Iranian workers welding the pipeline during a groundbreaking ceremony to mark the inauguration of the Iran-Pakistan gas pipeline, in the city of Chabahar in southeastern Iran March 11, 2013

Obstacles Hinder Progress of Iran-Pakistan Gas Pipeline

Monday, 02/26/2024
Umud Shokri

Washington-Based Foreign Policy and Energy Geopolitics Adviser.

Iran and Pakistan once again are aiming to revive a gas pipeline project that has been languishing for more than a decade, amid sanctions and bilateral issues between the two neighbors.

The Iran-Pakistan gas pipeline, commonly known as the Peace pipeline or IP Gas, is a complex initiative influenced by geopolitical tensions, economic factors, and international sanctions. Initially designed to transport natural gas from Iran to Pakistan, the project has encountered numerous challenges since its inception.

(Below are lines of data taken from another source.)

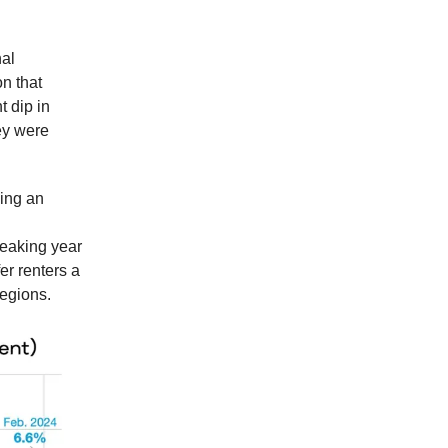
nal
n that
t dip in
hey were
ling an
reaking year
er renters a
regions.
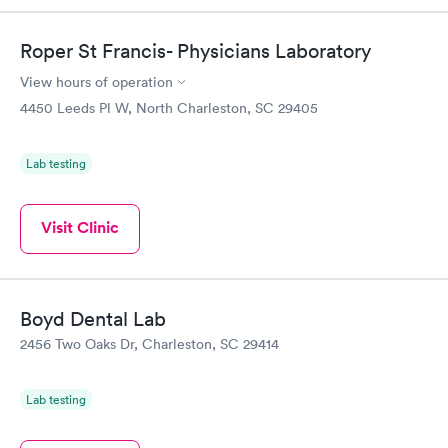
Roper St Francis- Physicians Laboratory
View hours of operation
4450 Leeds Pl W, North Charleston, SC 29405
Lab testing
Visit Clinic
Boyd Dental Lab
2456 Two Oaks Dr, Charleston, SC 29414
Lab testing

In March 2013, Presidents Zardari and Ahmadinejad inaugurated the project near Iran's Chabahar port, signaling the start of the USD 7.5 billion venture. However, progress stalled due to US sanctions on Iran, despite Iran completing its portion of the pipeline. Negotiations must conclude by March 2024 to avoid legal complications, with Islamabad having until September 2024 to fulfill its obligations. Both nations are exploring strategies to complete the pipeline outside the scope of US sanctions, emphasizing the project's importance for their national interests.

Pakistan has employed various legal and diplomatic means to avoid penalties and has requested a waiver from the US regarding the project. The completion of the pipeline is crucial for Pakistan's energy security and to meet its growing energy needs, fostering economic and commercial ties between the two countries.

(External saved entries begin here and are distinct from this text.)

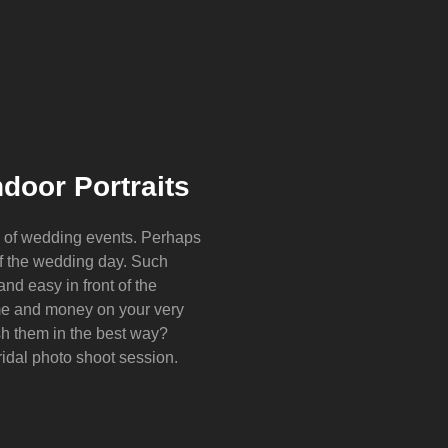
door Portraits
y of wedding events. Perhaps
of the wedding day. Such
d easy in front of the
e and money on your very
sh them in the best way?
ridal photo shoot session.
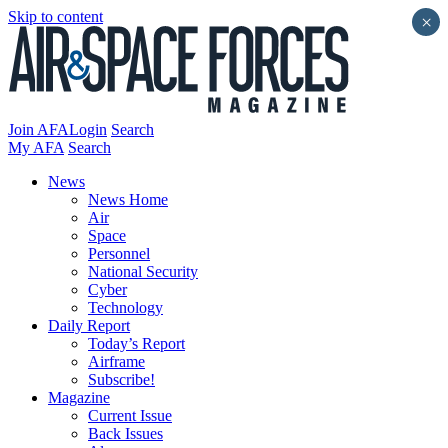
Skip to content
×
Join AFA
Login
Search
My AFA
Search
News
News Home
Air
Space
Personnel
National Security
Cyber
Technology
Daily Report
Today’s Report
Airframe
Subscribe!
Magazine
Current Issue
Back Issues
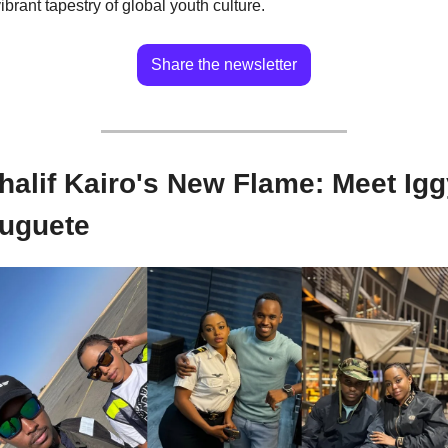
ibrant tapestry of global youth culture.
Share the newsletter
halif Kairo's New Flame: Meet Igg
uguete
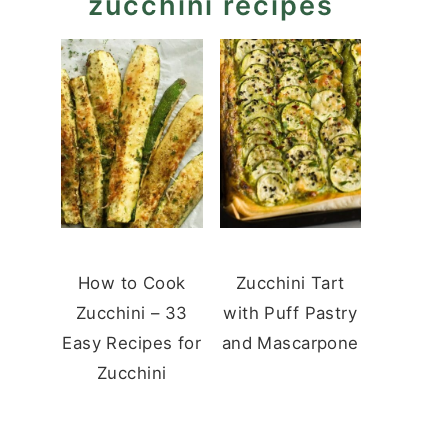
zucchini recipes
How to Cook
Zucchini Tart
Zucchini – 33
with Puff Pastry
Easy Recipes for
and Mascarpone
Zucchini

Iran's former president Mahmoud Ahmadinejad (left) shaking hands with his Pakistani counterpart Asif Ali Zardari, during a groundbreaking ceremony to mark the start of construction of the Iran-Pakistan gas pipeline, in the city of Chabahar in southeastern Iran March 11, 2013


In order to meet Pakistan's growing energy demands and guarantee energy security, the pipeline is considered essential.

Despite resistance from Western partners, Pakistan has made progress in advancing the pipeline project. The initial phase, covering 80 kilometers from Gwadar to the Iranian border, has received government approval and funding. However, securing financing remains a significant obstacle, with speculation that China and Russia may provide funding for the Pakistani segment of the pipeline.

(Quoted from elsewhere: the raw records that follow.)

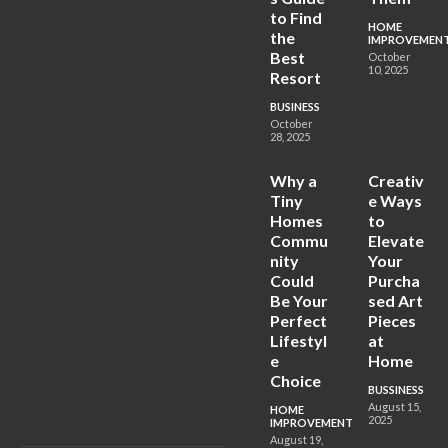
to Find
HOME
the
IMPROVEMEN
Best
October
10, 2025
Resort
BUSINESS
October
28, 2025
Why a
Creativ
Tiny
e Ways
Homes
to
Commu
Elevate
nity
Your
Could
Purcha
Be Your
sed Art
Perfect
Pieces
Lifestyl
at
e
Home
Choice
BUSSINESS
August 15,
HOME
2025
IMPROVEMENT
August 19,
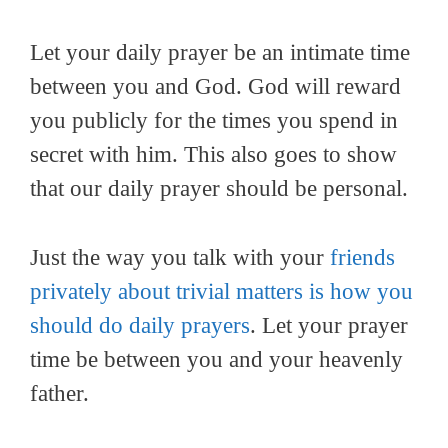
Let your daily prayer be an intimate time
between you and God. God will reward
you publicly for the times you spend in
secret with him. This also goes to show
that our daily prayer should be personal.
Just the way you talk with your
friends
privately about trivial matters is how you
should do daily prayers
. Let your prayer
time be between you and your heavenly
father.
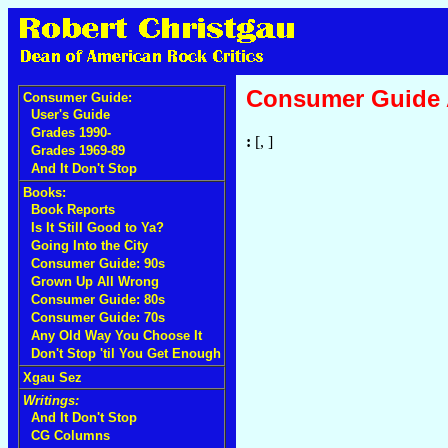
Consumer Guide
Consumer Guide:
User's Guide
Grades 1990-
:
[, ]
Grades 1969-89
And It Don't Stop
Books:
Book Reports
Is It Still Good to Ya?
Going Into the City
Consumer Guide: 90s
Grown Up All Wrong
Consumer Guide: 80s
Consumer Guide: 70s
Any Old Way You Choose It
Don't Stop 'til You Get Enough
Xgau Sez
Writings:
And It Don't Stop
CG Columns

However, several challenges hinder the Iran-Pakistan gas pipeline project, including US sanctions, financial constraints, geopolitical conflicts, and operational delays. Overcoming these obstacles requires strategic planning and collaboration between the two nations.

Its projected expenses of USD 7.5 billion are causing delays in obtaining sufficient finance. Because regional dynamics influence progress and decision-making, geopolitical conflicts introduce an additional degree of complication.

Iran’s natural gas shortage

Iran faces domestic natural gas shortages, impacting its energy exports and oil production. The reliance on gas exports despite scarcity and rising local demand poses economic challenges and threatens internal energy security. Resolving Iran's energy crisis and easing international sanctions are essential for the pipeline's feasibility and completion.

Reduced gas output poses a danger to Iran's oil production, which is hampered by low investments and technological constraints. Iran's ability to maintain its oil production is threatened by its gas shortage and continuous exports, since the country must pump about 300 million cubic meters of gas per day into its aging oil reservoirs to maintain production.

Iran's oil fields face peril, with its domestic sector strained by the nation's heavy reliance on gas exports amid scarcity and mounting local demand. This predicament underscores Iran's challenge in balancing energy needs between exports and internal consumption amid gas shortages. The economic repercussions of Iran's gas scarcity extend beyond harming businesses and income sources, posing a threat to the country's internal energy security. Addressing Iran's expanding energy requirements demands substantial financial investments, advancements in science, and efficient energy management practices.

The expansion of QatarEnergy's liquefied natural gas (LNG) production further underscores the competitive landscape in the global energy market. Iran's ability to address its energy shortages and navigate international sanctions will determine the future of the Iran-Pakistan gas pipeline project. Despite ongoing efforts to address challenges, uncertainties persist regarding the project's viability until Iran's energy situation improves and sanctions are lifted.

The feasibility of the Iran-Pakistan gas pipeline project hinges on Iran's ability to address its domestic natural gas shortages and the lifting of international sanctions. The project's future remains uncertain without resolving Iran's energy challenges and sanction removal. Despite ongoing efforts through project management and diplomatic channels, numerous barriers persist. While completing the pipeline could benefit both nations by meeting Pakistan's energy needs and enhancing bilateral ties, its progression depends on Iran's energy situation and the removal of sanctions.